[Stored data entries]
◆ ◆ ◆ ◆ ◆

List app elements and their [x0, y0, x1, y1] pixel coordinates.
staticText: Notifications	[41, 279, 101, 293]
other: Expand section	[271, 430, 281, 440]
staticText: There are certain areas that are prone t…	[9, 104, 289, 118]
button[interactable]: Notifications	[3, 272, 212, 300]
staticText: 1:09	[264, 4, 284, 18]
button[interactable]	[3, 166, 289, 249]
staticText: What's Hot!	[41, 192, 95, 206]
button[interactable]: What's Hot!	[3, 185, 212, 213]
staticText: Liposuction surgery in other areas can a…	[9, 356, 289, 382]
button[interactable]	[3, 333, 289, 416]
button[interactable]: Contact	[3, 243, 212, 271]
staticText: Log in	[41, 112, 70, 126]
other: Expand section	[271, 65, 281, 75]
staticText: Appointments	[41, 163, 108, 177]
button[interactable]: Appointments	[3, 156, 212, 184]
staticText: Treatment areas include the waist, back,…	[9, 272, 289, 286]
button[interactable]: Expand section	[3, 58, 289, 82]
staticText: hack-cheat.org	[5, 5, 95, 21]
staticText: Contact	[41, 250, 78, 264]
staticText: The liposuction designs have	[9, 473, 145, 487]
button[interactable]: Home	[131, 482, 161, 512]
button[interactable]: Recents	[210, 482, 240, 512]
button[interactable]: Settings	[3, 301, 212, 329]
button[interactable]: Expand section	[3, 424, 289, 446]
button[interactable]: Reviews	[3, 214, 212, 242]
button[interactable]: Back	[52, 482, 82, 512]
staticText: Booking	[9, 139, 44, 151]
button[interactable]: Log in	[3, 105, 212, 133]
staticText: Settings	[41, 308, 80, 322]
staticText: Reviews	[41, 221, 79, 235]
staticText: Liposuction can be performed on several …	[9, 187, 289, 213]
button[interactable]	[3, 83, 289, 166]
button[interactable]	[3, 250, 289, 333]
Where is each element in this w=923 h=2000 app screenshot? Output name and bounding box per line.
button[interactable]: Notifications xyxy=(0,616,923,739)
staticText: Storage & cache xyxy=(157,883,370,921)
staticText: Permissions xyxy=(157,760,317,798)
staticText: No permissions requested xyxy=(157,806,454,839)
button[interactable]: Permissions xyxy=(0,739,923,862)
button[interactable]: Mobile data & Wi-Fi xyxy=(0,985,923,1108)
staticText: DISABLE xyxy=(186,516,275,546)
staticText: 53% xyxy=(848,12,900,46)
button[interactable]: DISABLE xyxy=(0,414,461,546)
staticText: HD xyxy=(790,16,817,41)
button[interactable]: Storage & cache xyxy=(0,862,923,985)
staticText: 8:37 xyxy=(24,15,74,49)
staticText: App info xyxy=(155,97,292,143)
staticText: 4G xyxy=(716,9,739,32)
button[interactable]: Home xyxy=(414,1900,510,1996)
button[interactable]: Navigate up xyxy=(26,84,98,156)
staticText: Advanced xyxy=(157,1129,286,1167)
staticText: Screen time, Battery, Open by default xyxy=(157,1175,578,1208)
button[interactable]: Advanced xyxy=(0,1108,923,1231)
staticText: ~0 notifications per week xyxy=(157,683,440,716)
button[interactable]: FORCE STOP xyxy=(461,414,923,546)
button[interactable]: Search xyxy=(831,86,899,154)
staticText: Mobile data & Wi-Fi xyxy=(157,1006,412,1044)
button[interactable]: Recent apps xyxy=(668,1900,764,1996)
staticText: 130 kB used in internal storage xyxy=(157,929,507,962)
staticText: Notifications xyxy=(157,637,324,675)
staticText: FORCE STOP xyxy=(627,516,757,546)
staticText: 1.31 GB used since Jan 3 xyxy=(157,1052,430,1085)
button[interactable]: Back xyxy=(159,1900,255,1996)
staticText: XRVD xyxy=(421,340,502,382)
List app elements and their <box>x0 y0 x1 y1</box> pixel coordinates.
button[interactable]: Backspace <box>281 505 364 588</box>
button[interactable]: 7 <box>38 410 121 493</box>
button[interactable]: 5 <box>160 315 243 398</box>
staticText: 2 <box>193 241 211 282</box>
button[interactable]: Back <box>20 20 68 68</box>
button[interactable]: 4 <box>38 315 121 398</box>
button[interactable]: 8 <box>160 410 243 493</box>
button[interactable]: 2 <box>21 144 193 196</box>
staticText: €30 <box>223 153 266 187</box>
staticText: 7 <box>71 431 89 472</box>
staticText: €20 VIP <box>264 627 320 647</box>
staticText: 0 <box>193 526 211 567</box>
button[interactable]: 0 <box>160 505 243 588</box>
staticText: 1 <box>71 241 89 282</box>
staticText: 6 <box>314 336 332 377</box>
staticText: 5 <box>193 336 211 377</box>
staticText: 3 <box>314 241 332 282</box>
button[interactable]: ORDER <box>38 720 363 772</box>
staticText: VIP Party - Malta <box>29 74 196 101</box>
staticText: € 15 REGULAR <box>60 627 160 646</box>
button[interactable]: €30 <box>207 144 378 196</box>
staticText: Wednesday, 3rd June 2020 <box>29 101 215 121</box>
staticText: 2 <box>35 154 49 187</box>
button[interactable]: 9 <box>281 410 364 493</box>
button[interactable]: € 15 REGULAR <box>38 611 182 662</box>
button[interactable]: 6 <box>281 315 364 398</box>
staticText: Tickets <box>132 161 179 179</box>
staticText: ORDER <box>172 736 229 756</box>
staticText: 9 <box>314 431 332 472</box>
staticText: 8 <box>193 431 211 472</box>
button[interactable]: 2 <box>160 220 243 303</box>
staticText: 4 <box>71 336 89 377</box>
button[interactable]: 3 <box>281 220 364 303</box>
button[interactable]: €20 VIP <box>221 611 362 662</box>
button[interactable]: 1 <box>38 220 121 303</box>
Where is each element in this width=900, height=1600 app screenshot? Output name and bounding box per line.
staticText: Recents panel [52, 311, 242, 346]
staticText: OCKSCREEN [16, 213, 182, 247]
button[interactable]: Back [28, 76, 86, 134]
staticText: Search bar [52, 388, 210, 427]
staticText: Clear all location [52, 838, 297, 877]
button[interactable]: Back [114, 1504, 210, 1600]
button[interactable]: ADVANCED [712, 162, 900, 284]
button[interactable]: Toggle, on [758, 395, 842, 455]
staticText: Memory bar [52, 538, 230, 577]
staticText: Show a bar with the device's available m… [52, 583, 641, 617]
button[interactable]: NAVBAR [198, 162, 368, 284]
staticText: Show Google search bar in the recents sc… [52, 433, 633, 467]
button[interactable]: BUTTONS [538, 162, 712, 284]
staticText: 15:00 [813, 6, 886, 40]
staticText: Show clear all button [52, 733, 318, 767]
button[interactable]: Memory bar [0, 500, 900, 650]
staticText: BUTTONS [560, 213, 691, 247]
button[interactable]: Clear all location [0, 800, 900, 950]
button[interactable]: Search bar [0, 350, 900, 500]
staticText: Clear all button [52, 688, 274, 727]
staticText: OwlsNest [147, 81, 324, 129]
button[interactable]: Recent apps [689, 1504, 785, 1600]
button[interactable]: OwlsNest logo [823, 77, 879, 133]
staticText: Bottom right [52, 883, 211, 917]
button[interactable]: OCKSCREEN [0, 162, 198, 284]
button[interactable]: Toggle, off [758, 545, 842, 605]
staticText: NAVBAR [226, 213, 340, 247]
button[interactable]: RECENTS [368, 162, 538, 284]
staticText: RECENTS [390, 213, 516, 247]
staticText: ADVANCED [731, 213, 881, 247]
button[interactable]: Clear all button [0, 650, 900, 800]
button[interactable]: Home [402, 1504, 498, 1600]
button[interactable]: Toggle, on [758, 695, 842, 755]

◆ ◆ ◆ ◆ ◆

> What you are asked to do:
What belongs in the answer is each line of the data that has the word "their".

> Answer box:
List app elements and their [x0, y0, x1, y1] pixel coordinates.
List app elements and their <box>x0 y0 x1 y1</box> pixel coordinates.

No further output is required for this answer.